Excerpts from a dataset:
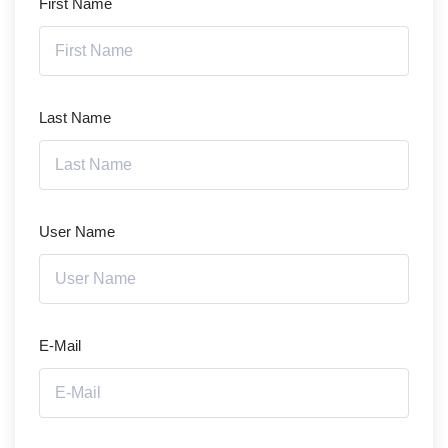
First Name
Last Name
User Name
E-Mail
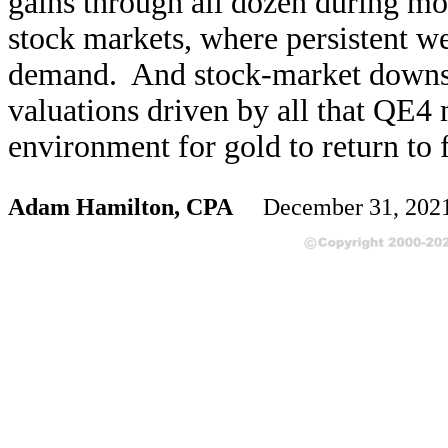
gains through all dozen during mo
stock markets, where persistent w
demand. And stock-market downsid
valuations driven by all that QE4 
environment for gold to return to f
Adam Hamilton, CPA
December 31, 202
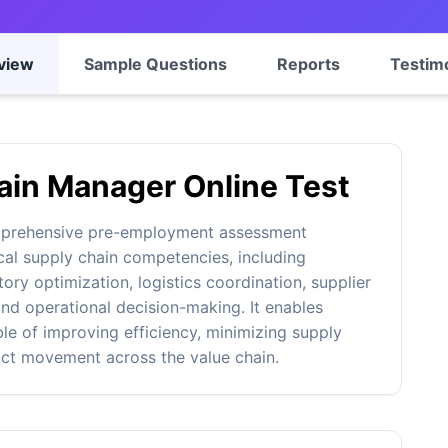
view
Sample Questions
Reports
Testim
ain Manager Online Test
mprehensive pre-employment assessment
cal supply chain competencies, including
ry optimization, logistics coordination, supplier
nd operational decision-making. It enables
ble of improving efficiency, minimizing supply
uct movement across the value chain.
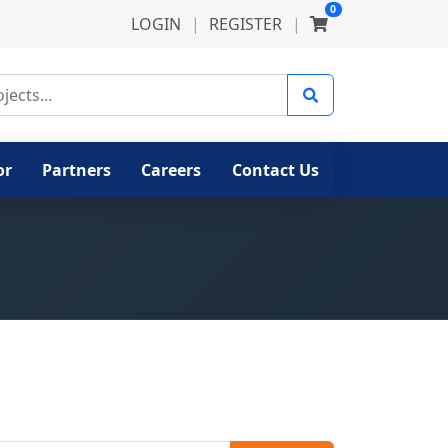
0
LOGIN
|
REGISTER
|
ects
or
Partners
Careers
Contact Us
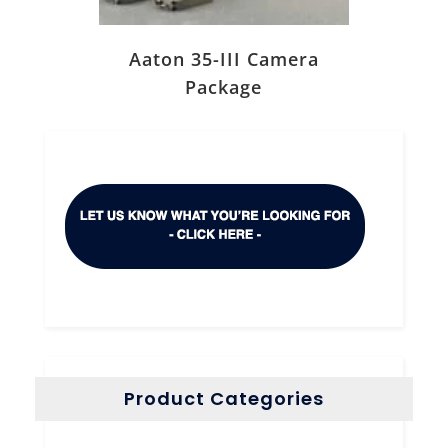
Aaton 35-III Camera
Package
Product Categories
* * *
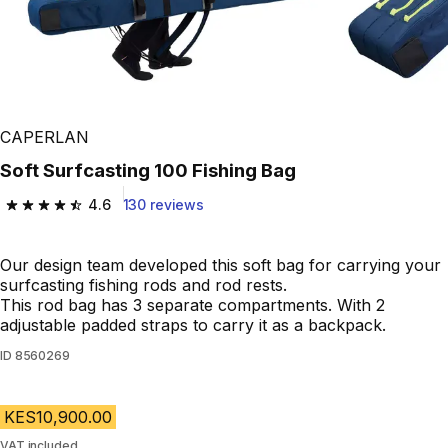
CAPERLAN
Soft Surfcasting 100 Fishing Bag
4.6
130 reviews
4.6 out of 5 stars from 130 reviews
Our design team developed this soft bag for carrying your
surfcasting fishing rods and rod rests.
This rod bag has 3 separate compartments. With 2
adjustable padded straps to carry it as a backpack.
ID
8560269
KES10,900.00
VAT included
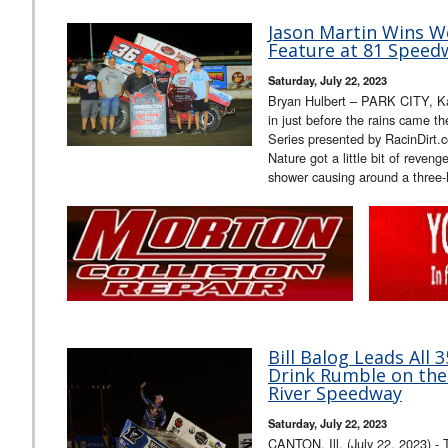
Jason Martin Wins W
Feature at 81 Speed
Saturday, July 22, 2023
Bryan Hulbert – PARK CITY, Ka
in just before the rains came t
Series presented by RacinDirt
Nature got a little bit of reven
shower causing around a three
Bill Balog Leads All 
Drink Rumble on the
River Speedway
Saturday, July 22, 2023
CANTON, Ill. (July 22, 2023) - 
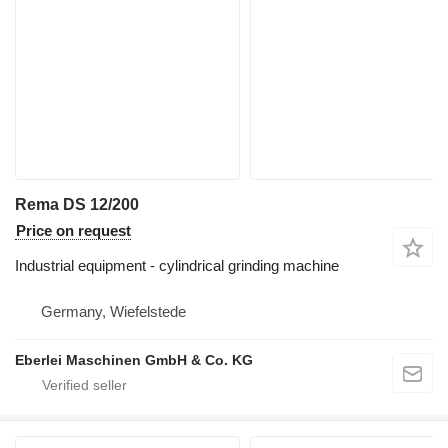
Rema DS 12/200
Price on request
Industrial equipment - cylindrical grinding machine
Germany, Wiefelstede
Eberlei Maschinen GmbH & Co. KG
--
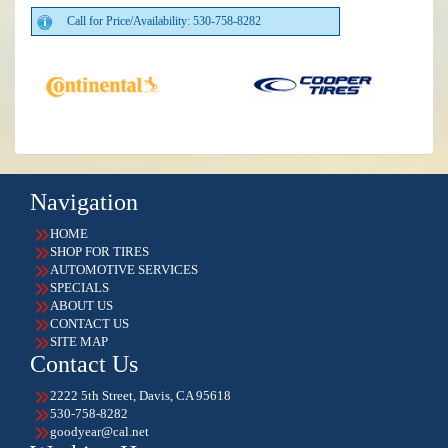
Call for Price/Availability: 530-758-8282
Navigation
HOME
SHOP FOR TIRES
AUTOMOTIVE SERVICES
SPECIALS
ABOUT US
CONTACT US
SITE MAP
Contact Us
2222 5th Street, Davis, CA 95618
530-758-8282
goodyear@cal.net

Task prompt:
All lines in the records that contain "Price" are to be copied and returned.

Problem solution:
Price on request
Call for Price/Availability: 530-758-8282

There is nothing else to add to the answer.